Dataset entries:
= = = = =
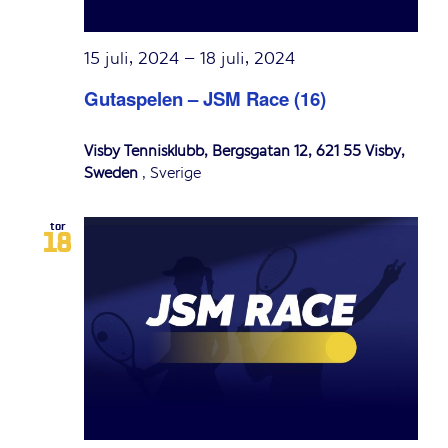
15 juli, 2024
–
18 juli, 2024
Gutaspelen – JSM Race (16)
Visby Tennisklubb, Bergsgatan 12, 621 55 Visby,
Sweden
, Sverige
tor
18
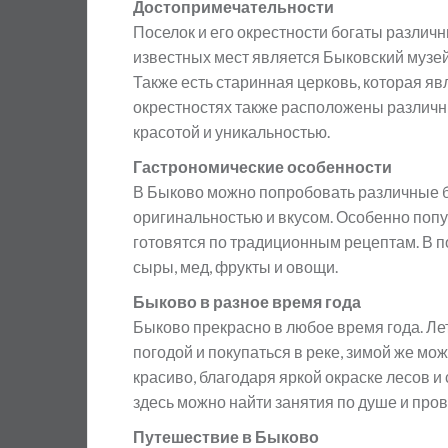
Достопримечательности
Поселок и его окрестности богаты разли
известных мест является Быковский музей, 
Также есть старинная церковь, которая яв
окрестностях также расположены различн
красотой и уникальностью.
Гастрономические особенности
В Быково можно попробовать различные б
оригинальностью и вкусом. Особенно поп
готовятся по традиционным рецептам. В п
сыры, мед, фрукты и овощи.
Быково в разное время года
Быково прекрасно в любое время года. Л
погодой и покупаться в реке, зимой же мо
красиво, благодаря яркой окраске лесов и
здесь можно найти занятия по душе и пров
Путешествие в Быково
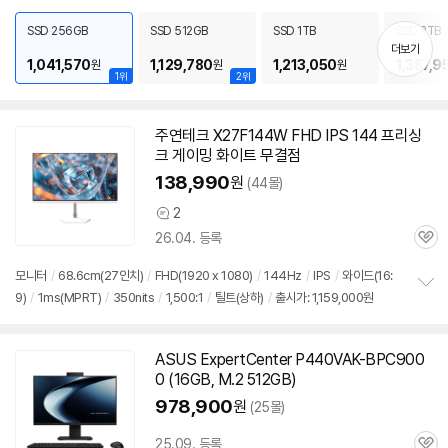
펼
치
SSD 256GB
SSD 512GB
SSD 1TB
SSD 2TB
기
더보기
1,041,570
1,129,780
1,213,050
1,387,9
원
원
원
1위
2위
주연테크 X27F144W FHD IPS 144 프리싱
크 게이밍 화이트 무결점
138,990
원
(44몰)
2
상
26.04. 등록
품
관
의
심
견
모니터
/
68.6cm(27인치)
/
FHD(1920 x 1080)
/
144Hz
/
IPS
/
와이드(16:
9)
/
1ms(MPRT)
/
350nits
/
1,500:1
/
틸트(상하)
/
출시가: 1,159,000원
정
보
펼
치
ASUS ExpertCenter P440VAK-BPC900
기
0 (16GB, M.2 512GB)
978,900
원
(25몰)
25.09. 등록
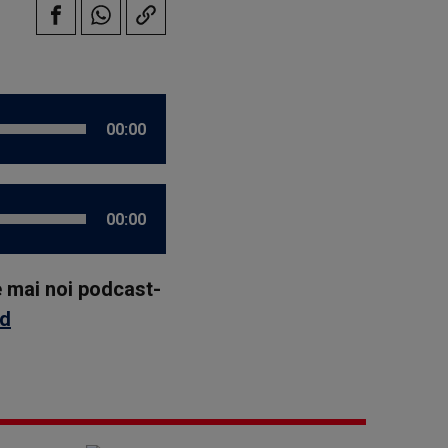
00:00
00:00
le mai noi podcast-
id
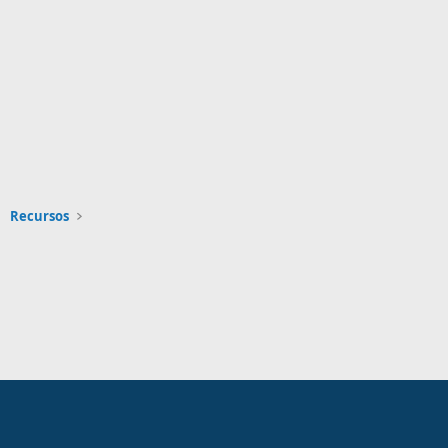
Recursos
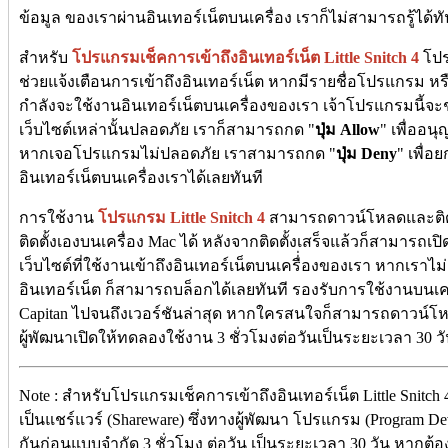
ข้อมูล ของเราผ่านอินเทอร์เน็ตบนเครื่อง เราก็ไม่สามารถรู้ได้ท
สำหรับ
โปรแกรมเช็คการเข้าถึงอินเทอร์เน็ต Little Snitch 4
โปรแ
ช่วยแจ้งเตือนการเข้าถึงอินเทอร์เน็ต หากมีรายชื่อโปรแกรม หรือ
กำลังจะใช้งานอินเทอร์เน็ตบนเครื่องของเรา เจ้าโปรแกรมนี้จ
เว็บไซต์เหล่านั้นปลอดภัย เราก็สามารถกด "
ปุ่ม Allow
" เพื่ออน
หากเจอโปรแกรมไม่ปลอดภัย เราสามารถกด "
ปุ่ม Deny
" เพื่
อินเทอร์เน็ตบนเครื่องเราได้เลยทันที
การใช้งาน
โปรแกรม Little Snitch 4
สามารถดาวน์โหลดและติดตั
ติดตั้งเองบนเครื่อง Mac ได้ หลังจากติดตั้งเสร็จแล้วก็สามารถเ
เว็บไซต์ที่ใช้งานเข้าถึงอินเทอร์เน็ตบนเครื่่องของเรา หากเรา
อินเทอร์เน็ต ก็สามารถบล็อกได้เลยทันที รองรับการใช้งานบนเคร
Capitan ไปจนถึงเวอร์ชันล่าสุด หากใครสนใจก็สามารถดาวน์โ
ผู้พัฒนาเปิดให้ทดลองใช้งาน 3 ชั่วโมงต่อวันเป็นระยะเวลา 30 วั
Note : สำหรับโปรแกรมเช็คการเข้าถึงอินเทอร์เน็ต Little Snitch 
เป็นแชร์แวร์ (Shareware) ซึ่งทางผู้พัฒนา โปรแกรม (Program D
กันก่อนแบบจำกัด 3 ชั่วโมง ต่อวัน เป็นระยะเวลา 30 วัน หากต้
= = = = =
## The task
Take the entries above and restate them word for word, minus their images.

## Completed task
15 juli, 2024
–
18 juli, 2024
Gutaspelen – JSM Race (16)
Visby Tennisklubb, Bergsgatan 12, 621 55 Visby,
Sweden
, Sverige
tor
18
Достопримечательности
Поселок и его окрестности богаты разли
известных мест является Быковский музей, 
Также есть старинная церковь, которая яв
окрестностях также расположены различн
красотой и уникальностью.
Гастрономические особенности
В Быково можно попробовать различные б
оригинальностью и вкусом. Особенно поп
готовятся по традиционным рецептам. В п
сыры, мед, фрукты и овощи.
Быково в разное время года
Быково прекрасно в любое время года. Л
погодой и покупаться в реке, зимой же мо
красиво, благодаря яркой окраске лесов и
здесь можно найти занятия по душе и пров
Путешествие в Быково
펼
치
SSD 256GB
SSD 512GB
SSD 1TB
SSD 2TB
기
더보기
1,041,570
1,129,780
1,213,050
1,387,9
원
원
원
1위
2위
주연테크 X27F144W FHD IPS 144 프리싱
크 게이밍 화이트 무결점
138,990
원
(44몰)
2
상
26.04. 등록
품
관
의
심
견
모니터
/
68.6cm(27인치)
/
FHD(1920 x 1080)
/
144Hz
/
IPS
/
와이드(16:
9)
/
1ms(MPRT)
/
350nits
/
1,500:1
/
틸트(상하)
/
출시가: 1,159,000원
정
보
펼
치
ASUS ExpertCenter P440VAK-BPC900
기
0 (16GB, M.2 512GB)
978,900
원
(25몰)
25.09. 등록
00:00
00:00
le mai noi podcast-
id
Recursos
ข้อมูล ของเราผ่านอินเทอร์เน็ตบนเครื่อง เราก็ไม่สามารถรู้ได้ท
สำหรับ
โปรแกรมเช็คการเข้าถึงอินเทอร์เน็ต Little Snitch 4
โปรแ
ช่วยแจ้งเตือนการเข้าถึงอินเทอร์เน็ต หากมีรายชื่อโปรแกรม หรือ
กำลังจะใช้งานอินเทอร์เน็ตบนเครื่องของเรา เจ้าโปรแกรมนี้จ
เว็บไซต์เหล่านั้นปลอดภัย เราก็สามารถกด "
ปุ่ม Allow
" เพื่ออน
หากเจอโปรแกรมไม่ปลอดภัย เราสามารถกด "
ปุ่ม Deny
" เพื่
อินเทอร์เน็ตบนเครื่องเราได้เลยทันที
การใช้งาน
โปรแกรม Little Snitch 4
สามารถดาวน์โหลดและติดตั
ติดตั้งเองบนเครื่อง Mac ได้ หลังจากติดตั้งเสร็จแล้วก็สามารถเ
เว็บไซต์ที่ใช้งานเข้าถึงอินเทอร์เน็ตบนเครื่่องของเรา หากเรา
อินเทอร์เน็ต ก็สามารถบล็อกได้เลยทันที รองรับการใช้งานบนเคร
Capitan ไปจนถึงเวอร์ชันล่าสุด หากใครสนใจก็สามารถดาวน์โ
ผู้พัฒนาเปิดให้ทดลองใช้งาน 3 ชั่วโมงต่อวันเป็นระยะเวลา 30 วั
Note : สำหรับโปรแกรมเช็คการเข้าถึงอินเทอร์เน็ต Little Snitch 
เป็นแชร์แวร์ (Shareware) ซึ่งทางผู้พัฒนา โปรแกรม (Program D
กันก่อนแบบจำกัด 3 ชั่วโมง ต่อวัน เป็นระยะเวลา 30 วัน หากต้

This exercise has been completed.